• _Extracted material_:
= Beginning of Section =
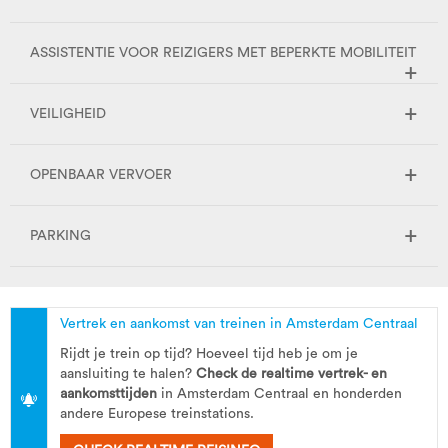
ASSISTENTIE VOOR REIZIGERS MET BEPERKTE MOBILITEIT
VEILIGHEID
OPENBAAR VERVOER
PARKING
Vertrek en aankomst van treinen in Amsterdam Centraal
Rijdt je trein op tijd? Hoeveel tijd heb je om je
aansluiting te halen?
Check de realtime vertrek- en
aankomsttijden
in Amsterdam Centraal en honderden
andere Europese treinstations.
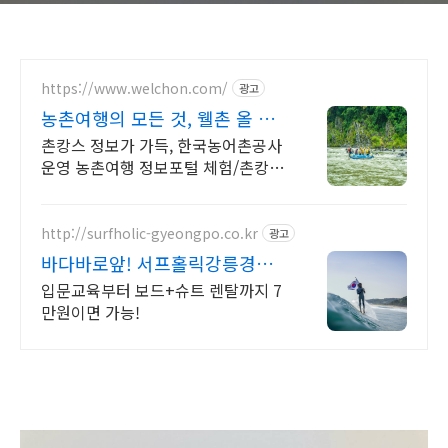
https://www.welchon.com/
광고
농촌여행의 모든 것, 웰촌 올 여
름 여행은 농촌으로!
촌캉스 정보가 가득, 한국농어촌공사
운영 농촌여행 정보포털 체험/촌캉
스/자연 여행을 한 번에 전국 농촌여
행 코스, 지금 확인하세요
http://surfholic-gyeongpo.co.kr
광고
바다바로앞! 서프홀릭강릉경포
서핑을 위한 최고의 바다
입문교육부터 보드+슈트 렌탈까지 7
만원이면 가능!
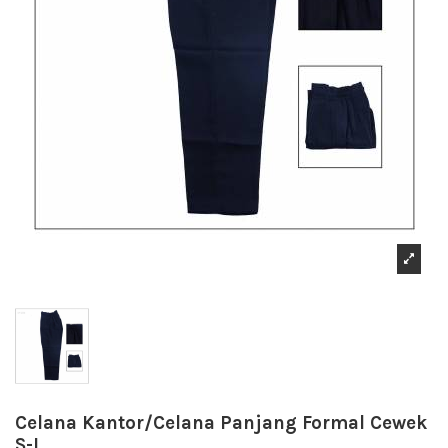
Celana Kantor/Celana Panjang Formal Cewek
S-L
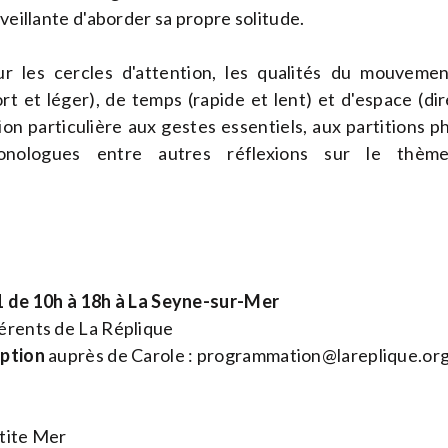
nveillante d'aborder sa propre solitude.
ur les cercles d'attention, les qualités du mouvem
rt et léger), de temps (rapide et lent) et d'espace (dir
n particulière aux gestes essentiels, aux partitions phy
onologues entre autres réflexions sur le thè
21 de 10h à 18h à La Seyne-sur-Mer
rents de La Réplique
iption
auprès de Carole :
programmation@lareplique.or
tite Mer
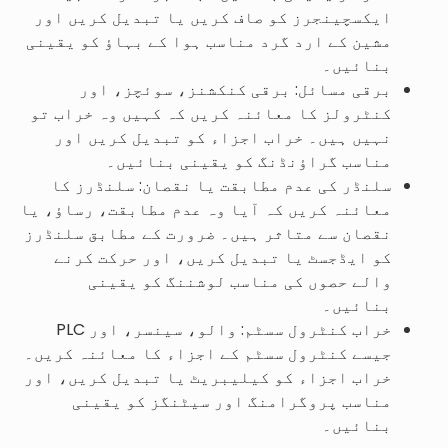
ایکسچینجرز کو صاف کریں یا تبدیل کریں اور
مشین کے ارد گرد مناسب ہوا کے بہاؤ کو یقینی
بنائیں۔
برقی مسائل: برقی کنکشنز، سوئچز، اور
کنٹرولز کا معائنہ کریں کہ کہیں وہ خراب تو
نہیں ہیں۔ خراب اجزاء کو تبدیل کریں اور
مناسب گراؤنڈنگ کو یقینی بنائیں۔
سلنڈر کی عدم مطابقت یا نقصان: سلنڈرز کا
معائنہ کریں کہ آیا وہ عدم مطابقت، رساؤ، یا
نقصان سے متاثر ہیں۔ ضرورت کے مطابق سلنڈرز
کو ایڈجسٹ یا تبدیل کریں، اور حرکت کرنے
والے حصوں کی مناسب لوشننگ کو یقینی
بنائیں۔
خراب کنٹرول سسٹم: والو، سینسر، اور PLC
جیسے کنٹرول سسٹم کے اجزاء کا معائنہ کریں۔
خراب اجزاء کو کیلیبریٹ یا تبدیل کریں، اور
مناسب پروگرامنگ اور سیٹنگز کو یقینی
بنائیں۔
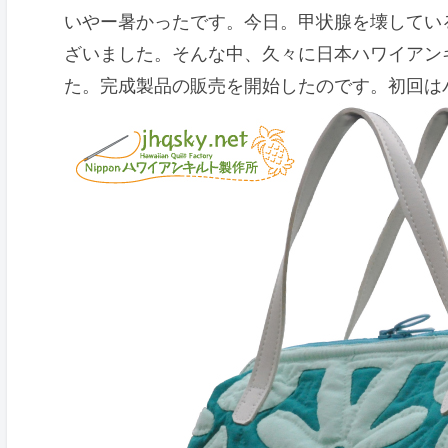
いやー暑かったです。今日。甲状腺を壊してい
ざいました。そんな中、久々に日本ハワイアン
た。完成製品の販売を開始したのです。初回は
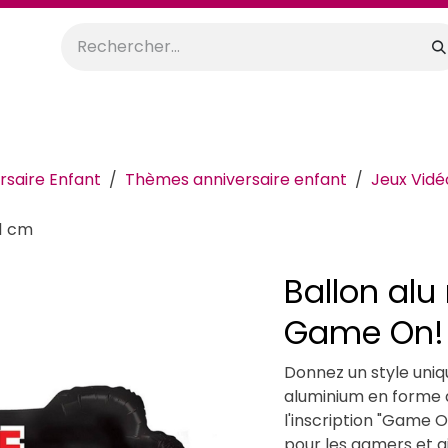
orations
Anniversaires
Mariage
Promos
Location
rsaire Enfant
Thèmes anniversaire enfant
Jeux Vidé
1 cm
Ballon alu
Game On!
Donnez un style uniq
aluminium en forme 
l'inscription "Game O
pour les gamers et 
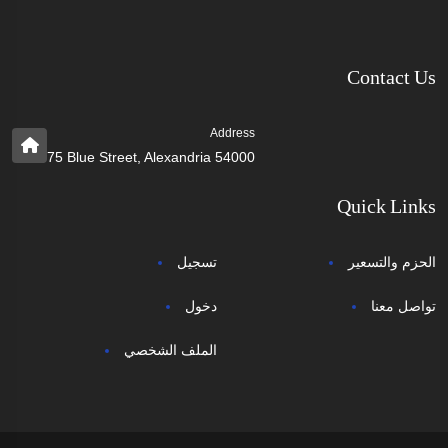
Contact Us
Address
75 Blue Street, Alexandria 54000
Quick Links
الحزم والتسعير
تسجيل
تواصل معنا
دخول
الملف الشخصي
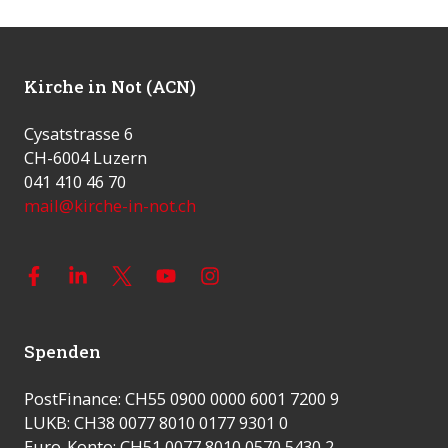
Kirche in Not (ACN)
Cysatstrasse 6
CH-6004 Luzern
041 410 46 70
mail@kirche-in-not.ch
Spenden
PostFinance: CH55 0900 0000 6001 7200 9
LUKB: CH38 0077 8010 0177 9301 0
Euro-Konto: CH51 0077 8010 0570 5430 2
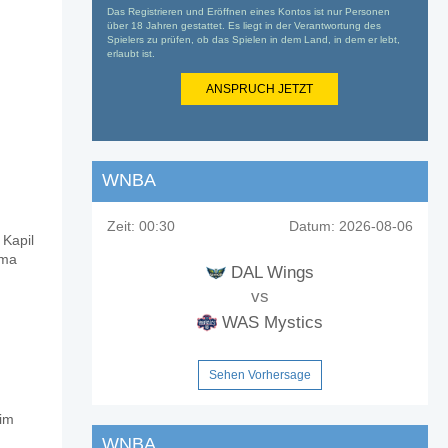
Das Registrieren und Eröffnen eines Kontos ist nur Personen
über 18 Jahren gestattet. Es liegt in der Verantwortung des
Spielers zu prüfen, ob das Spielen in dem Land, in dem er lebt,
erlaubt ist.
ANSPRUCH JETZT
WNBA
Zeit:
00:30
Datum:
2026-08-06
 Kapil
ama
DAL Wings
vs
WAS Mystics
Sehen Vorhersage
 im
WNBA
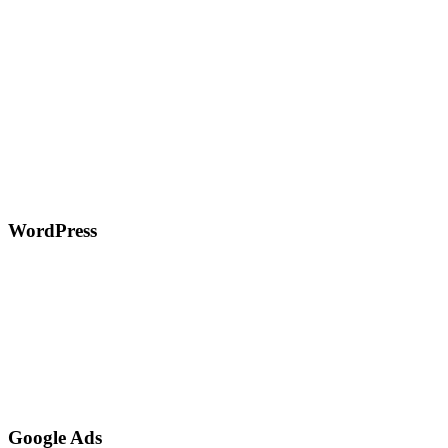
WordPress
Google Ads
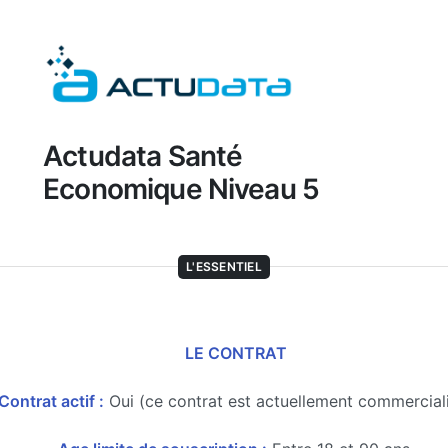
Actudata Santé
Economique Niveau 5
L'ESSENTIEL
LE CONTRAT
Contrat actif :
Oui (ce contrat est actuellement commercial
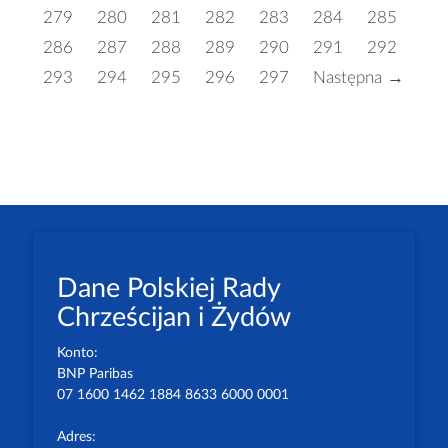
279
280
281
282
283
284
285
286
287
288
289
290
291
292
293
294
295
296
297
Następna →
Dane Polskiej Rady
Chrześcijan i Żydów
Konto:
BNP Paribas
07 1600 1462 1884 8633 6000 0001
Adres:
= End of Section =
• _Required work_: Your answer should contain all the material above, written out exactly, and none of the pictures.

• _Result of the task_:
ASSISTENTIE VOOR REIZIGERS MET BEPERKTE MOBILITEIT
VEILIGHEID
OPENBAAR VERVOER
PARKING
Vertrek en aankomst van treinen in Amsterdam Centraal
Rijdt je trein op tijd? Hoeveel tijd heb je om je
aansluiting te halen?
Check de realtime vertrek- en
aankomsttijden
in Amsterdam Centraal en honderden
andere Europese treinstations.
https://www.welchon.com/
광고
농촌여행의 모든 것, 웰촌 올 여
름 여행은 농촌으로!
촌캉스 정보가 가득, 한국농어촌공사
운영 농촌여행 정보포털 체험/촌캉
스/자연 여행을 한 번에 전국 농촌여
행 코스, 지금 확인하세요
http://surfholic-gyeongpo.co.kr
광고
바다바로앞! 서프홀릭강릉경포
서핑을 위한 최고의 바다
입문교육부터 보드+슈트 렌탈까지 7
만원이면 가능!
Celana Kantor/Celana Panjang Formal Cewek
S-L
nveillante d'aborder sa propre solitude.
ur les cercles d'attention, les qualités du mouvem
rt et léger), de temps (rapide et lent) et d'espace (dir
n particulière aux gestes essentiels, aux partitions phy
onologues entre autres réflexions sur le thè
21 de 10h à 18h à La Seyne-sur-Mer
rents de La Réplique
iption
auprès de Carole :
programmation@lareplique.or
tite Mer
ایکسچینجرز کو صاف کریں یا تبدیل کریں اور
مشین کے ارد گرد مناسب ہوا کے بہاؤ کو یقینی
بنائیں۔
برقی مسائل: برقی کنکشنز، سوئچز، اور
کنٹرولز کا معائنہ کریں کہ کہیں وہ خراب تو
نہیں ہیں۔ خراب اجزاء کو تبدیل کریں اور
مناسب گراؤنڈنگ کو یقینی بنائیں۔
سلنڈر کی عدم مطابقت یا نقصان: سلنڈرز کا
معائنہ کریں کہ آیا وہ عدم مطابقت، رساؤ، یا
نقصان سے متاثر ہیں۔ ضرورت کے مطابق سلنڈرز
کو ایڈجسٹ یا تبدیل کریں، اور حرکت کرنے
والے حصوں کی مناسب لوشننگ کو یقینی
بنائیں۔
خراب کنٹرول سسٹم: والو، سینسر، اور PLC
جیسے کنٹرول سسٹم کے اجزاء کا معائنہ کریں۔
خراب اجزاء کو کیلیبریٹ یا تبدیل کریں، اور
مناسب پروگرامنگ اور سیٹنگز کو یقینی
بنائیں۔
いやー暑かったです。今日。甲状腺を壊してい
ざいました。そんな中、久々に日本ハワイアン
た。完成製品の販売を開始したのです。初回は
orations
Anniversaires
Mariage
Promos
Location
rsaire Enfant
Thèmes anniversaire enfant
Jeux Vidé
1 cm
Ballon alu
Game On!
Donnez un style uniq
aluminium en forme 
l'inscription "Game O
pour les gamers et 
Contact Us
Address
75 Blue Street, Alexandria 54000
Quick Links
الحزم والتسعير
تسجيل
تواصل معنا
دخول
الملف الشخصي
Kirche in Not (ACN)
Cysatstrasse 6
CH-6004 Luzern
041 410 46 70
mail@kirche-in-not.ch
Spenden
PostFinance: CH55 0900 0000 6001 7200 9
LUKB: CH38 0077 8010 0177 9301 0
Euro-Konto: CH51 0077 8010 0570 5430 2
Das Registrieren und Eröffnen eines Kontos ist nur Personen
über 18 Jahren gestattet. Es liegt in der Verantwortung des
Spielers zu prüfen, ob das Spielen in dem Land, in dem er lebt,
erlaubt ist.
ANSPRUCH JETZT
WNBA
Zeit:
00:30
Datum:
2026-08-06
 Kapil
ama
DAL Wings
vs
WAS Mystics
Sehen Vorhersage
 im
WNBA
WordPress
Google Ads
Actudata Santé
Economique Niveau 5
L'ESSENTIEL
LE CONTRAT
Contrat actif :
Oui (ce contrat est actuellement commercial
279
280
281
282
283
284
285
286
287
288
289
290
291
292
293
294
295
296
297
Następna →
Dane Polskiej Rady
Chrześcijan i Żydów
Konto:
BNP Paribas
07 1600 1462 1884 8633 6000 0001
Adres:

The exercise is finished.